With the school year starting back up, and being almost 6 years out of high school at this point, I want to share 3 big things that I wish I would’ve known or done differently at that time in my life.
Disclaimer, this is just my opinion. They all kind of piggy back off each other too. You may not agree with them and that’s fine. These are just things that I think would've saved me a lot of hardship if I would've been more aware back then.
1. I wish I wouldn’t have tried so hard to have “a group” but instead befriended everyone.
I thought middle school was the time that friendships would come and go and then in high school I would just be set for life. That personally just wasn’t the case for me.
In high school, I genuinely had the time of my life. To this day I tell people that if I could go back in time and live out some of my senior year days all over again, I would do it in a heartbeat. I had made awesome memories to last a lifetime and had a great friend group as well.
Well, graduation came, time went on, and….. nothing. Without the accountability of going to school with each other every day, I didn’t see or hear much from who I thought “my group” was. I don’t know if it’s because I had other friends outside of them or what, but there was definitely a shift. I expected there to be some natural distance, but not absolutely nothing. It definitely was something I never thought would happen to me.
I’m sharing this personal example because sadly I hear that this is the case for a lot of people. I wish someone would have warned me that this was a possibility for me too no matter how confident I felt. In knowing this now, I wish I would’ve branched out more with my friendships in high school instead of just focusing on “my group” as much as I did.
The reality is, this could be a possibility for you too. Key word being possibility! I am not saying that this will happen to you. I hope it doesn’t. Either way, I think it’s okay to have more friendships outside of your immediate group at school. I guess what I'm trying to say is, try not to put all your eggs in one basket. Things will not always stay how they are and honestly, that's not always a bad thing!
2. I wish I wouldn’t have worried so much about how I thought other people perceived me.
In high school I really struggled with what people thought of me. I felt like everyone had their preconceived ideas about me before even getting to know me. I felt like traits and labels were given to me before I could show people otherwise.
I put so much pressure on myself to prove to the people outside of my immediate friend group, who I was or wasn’t. I simply wish I wouldn’t have cared about any of this, taken the pressure off myself, and just let my guard down from the start.
Instead of having walls up and assuming people thought bad things about me, I wish I would've been more approachable and welcoming to those around me that weren’t in my immediate friend group.
Maybe you can relate to this feeling in some way. Maybe high school feels like the prime time in your life to prove who you are to your peers, good or bad.
Here’s the thing: No one truly cares like you think they do. They probably don’t really care at all. No one looks at you as much as you think they do. Graduation will come and go and a lot of those people you were trying to prove something to, will be gone. It shouldn’t carry the weight we give it.
3. I wish I would've approached showing the love of Jesus in a different way.

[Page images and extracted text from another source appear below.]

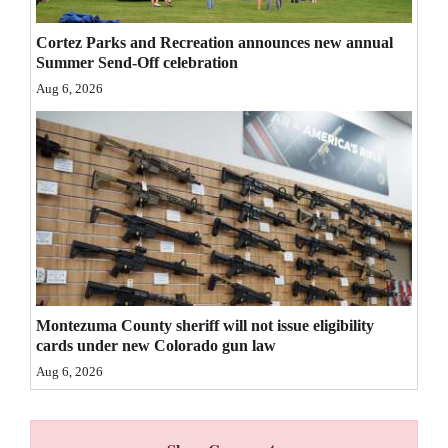
4CornersJobs
Cortez Parks and Recreation announces new annual
Summer Send-Off celebration
Real
Aug 6, 2026
Estate
Classifieds
Public
Notices
Advertise
with
Us
Montezuma County sheriff will not issue eligibility
cards under new Colorado gun law
Aug 6, 2026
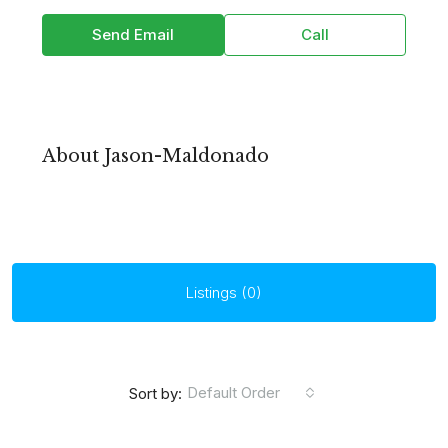
Send Email
Call
About Jason-Maldonado
Listings (0)
Default Order
Sort by:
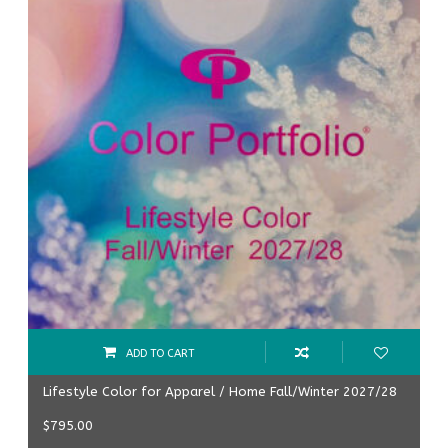
ADD TO CART
Lifestyle Color for Apparel / Home Fall/Winter 2027/28
$
795.00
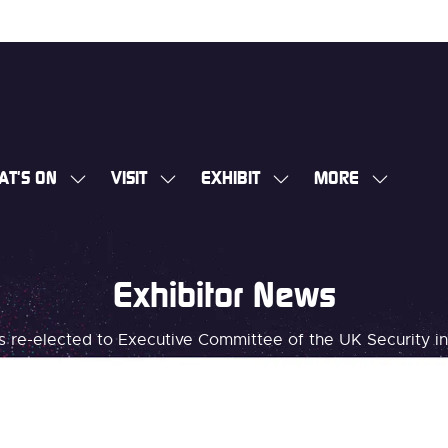
AT'S ON
VISIT
EXHIBIT
MORE
SHOW
SHOW
SHOW
SHOW
SUBMENU
SUBMENU
SUBMENU
MORE
FOR:
FOR:
FOR:
MENU
WHAT'S
VISIT
EXHIBIT
ITEMS
Exhibitor News
ON
ms re-elected to Executive Committee of the UK Security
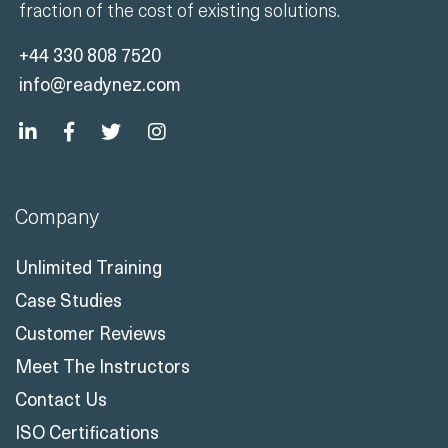
fraction of the cost of existing solutions.
+44 330 808 7520
info@readynez.com
Company
Unlimited Training
Case Studies
Customer Reviews
Meet The Instructors
Contact Us
ISO Certifications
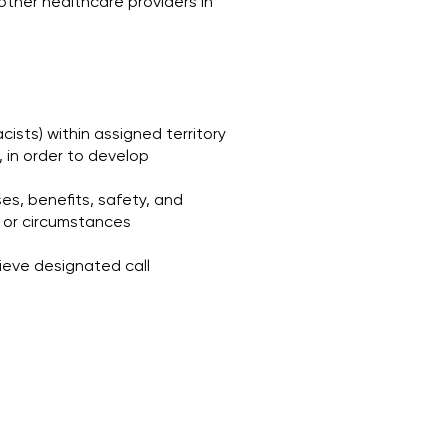
ther healthcare providers in
cists) within assigned territory
, in order to develop
es, benefits, safety, and
es or circumstances
ieve designated call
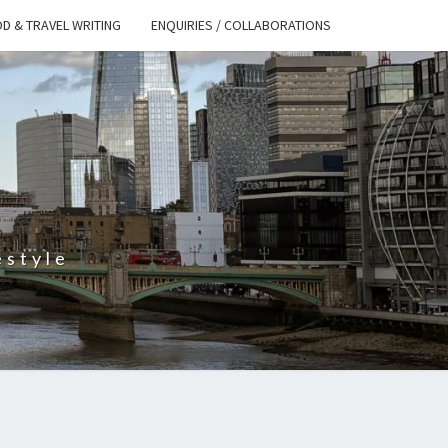
D & TRAVEL WRITING
ENQUIRIES / COLLABORATIONS
S
estyle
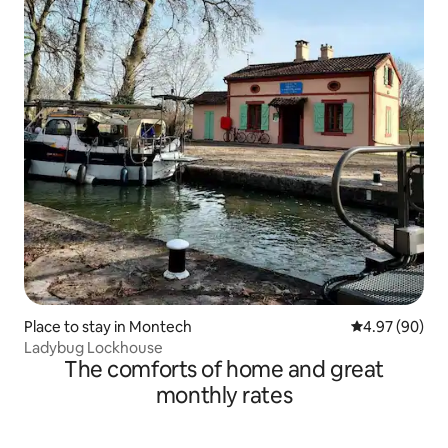
Place to stay in Montech
4.97 out of 5 
4.97 (90)
Ladybug Lockhouse
The comforts of home and great
monthly rates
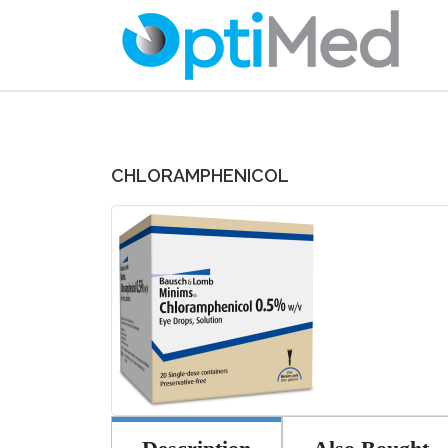
CHLORAMPHENICOL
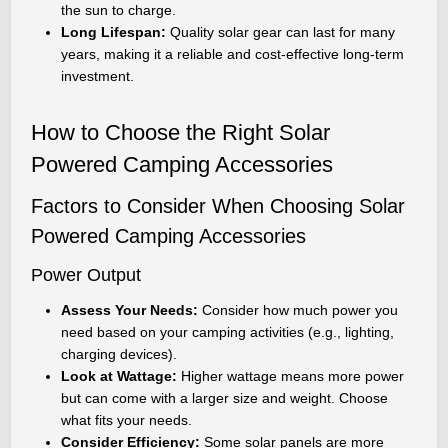
the sun to charge.
Long Lifespan:
Quality solar gear can last for many
years, making it a reliable and cost-effective long-term
investment.
How to Choose the Right Solar
Powered Camping Accessories
Factors to Consider When Choosing Solar
Powered Camping Accessories
Power Output
Assess Your Needs:
Consider how much power you
need based on your camping activities (e.g., lighting,
charging devices).
Look at Wattage:
Higher wattage means more power
but can come with a larger size and weight. Choose
what fits your needs.
Consider Efficiency:
Some solar panels are more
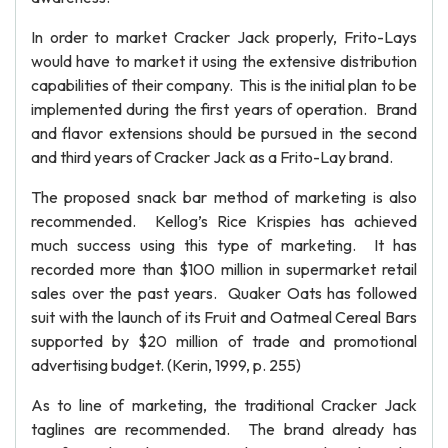
In order to market Cracker Jack properly, Frito-Lays
would have to market it using the extensive distribution
capabilities of their company. This is the initial plan to be
implemented during the first years of operation. Brand
and flavor extensions should be pursued in the second
and third years of Cracker Jack as a Frito-Lay brand.
The proposed snack bar method of marketing is also
recommended. Kellog’s Rice Krispies has achieved
much success using this type of marketing. It has
recorded more than $100 million in supermarket retail
sales over the past years. Quaker Oats has followed
suit with the launch of its Fruit and Oatmeal Cereal Bars
supported by $20 million of trade and promotional
advertising budget. (Kerin, 1999, p. 255)
As to line of marketing, the traditional Cracker Jack
taglines are recommended. The brand already has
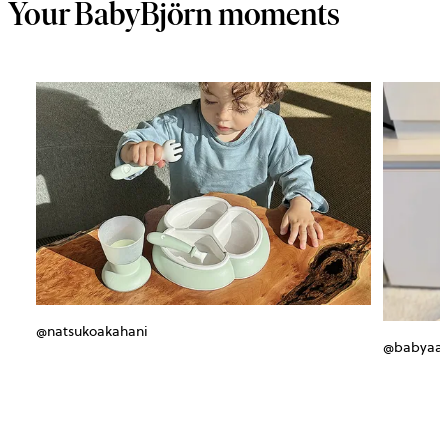
Your BabyBjörn moments
@natsukoakahani
@babyaa_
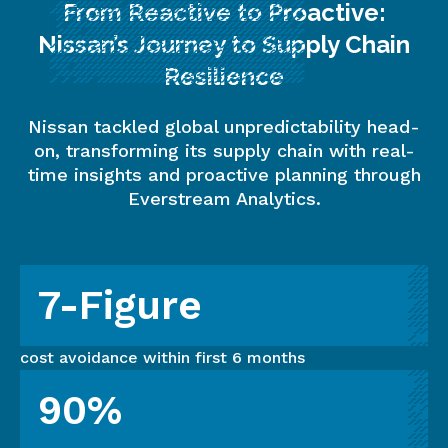
From Reactive to Proactive:
Nissan’s Journey to Supply Chain
Resilience
Nissan tackled global unpredictability head-
on, transforming its supply chain with real-
time insights and proactive planning through
Everstream Analytics.
7-Figure
cost avoidance within first 6 months
90%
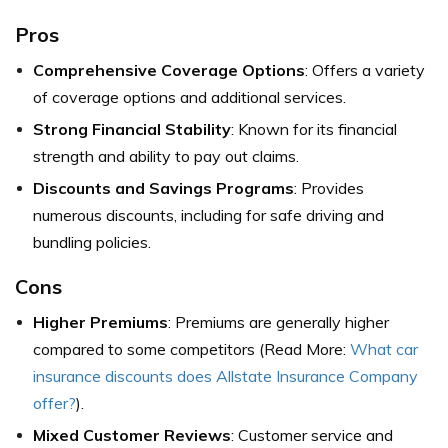
Pros
Comprehensive Coverage Options
: Offers a variety
of coverage options and additional services.
Strong Financial Stability
: Known for its financial
strength and ability to pay out claims.
Discounts and Savings Programs
: Provides
numerous discounts, including for safe driving and
bundling policies.
Cons
Higher Premiums
: Premiums are generally higher
compared to some competitors (Read More:
What car
insurance discounts does Allstate Insurance Company
offer?
).
Mixed Customer Reviews
: Customer service and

I'm sure people in high school knew that I was a Christian. They knew that probably either from hearing me say it or by me simply not participating in certain things.
Neither of those are bad, but I think I could’ve done a better job at just loving others like Jesus. I wish I would’ve approached others with acceptance, humility, and grace, not trying to make it about me or prove anything.
It’s hard to say this, but I look back at my time in high school and can see how I could've come off as a slightly snoody, by the book type of Christian. I can see how people could've felt intimidated by me or judged by me just by how I carried myself, and looking back I hate that. That was never my intention, but more importantly, that didn't show Jesus’ love.
Looking back I know I could've done it all a little better. You live and you learn. That's life. That’s the beauty of the Lord though. He graciously shows us things that we can learn and grow from and we are not defined by our past mistakes or shortcomings.
I hope that there is something out of these 3 things that you might consider as you go into this new school year. If you’re out of school, maybe there's something to consider in your everyday life. I am by no means perfect. Thank the Lord I am continually growing and learning just like the rest of us!